*WORK REQUEST*
Your answer must consist of every line from the data below that includes the word "with".

[Start of Attachment]

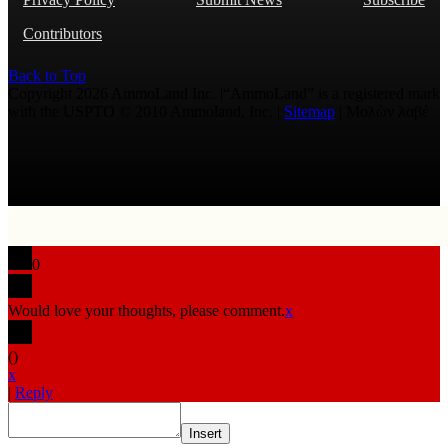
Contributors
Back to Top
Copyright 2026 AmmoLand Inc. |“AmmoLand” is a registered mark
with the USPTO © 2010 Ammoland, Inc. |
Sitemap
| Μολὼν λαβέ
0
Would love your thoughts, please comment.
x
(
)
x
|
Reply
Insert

[End of Attachment]
[Start of Attachment]

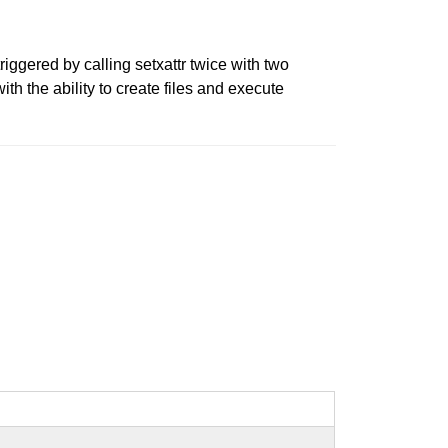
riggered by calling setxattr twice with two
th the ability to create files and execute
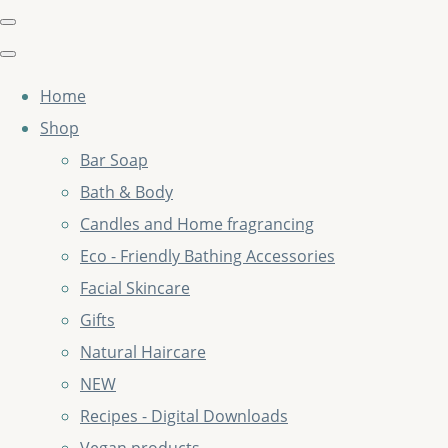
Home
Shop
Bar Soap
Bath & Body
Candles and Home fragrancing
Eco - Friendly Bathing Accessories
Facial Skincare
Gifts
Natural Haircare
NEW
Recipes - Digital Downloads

[End of Attachment]

*ANSWER BOX*
with the USPTO © 2010 Ammoland, Inc. |
riggered by calling setxattr twice with two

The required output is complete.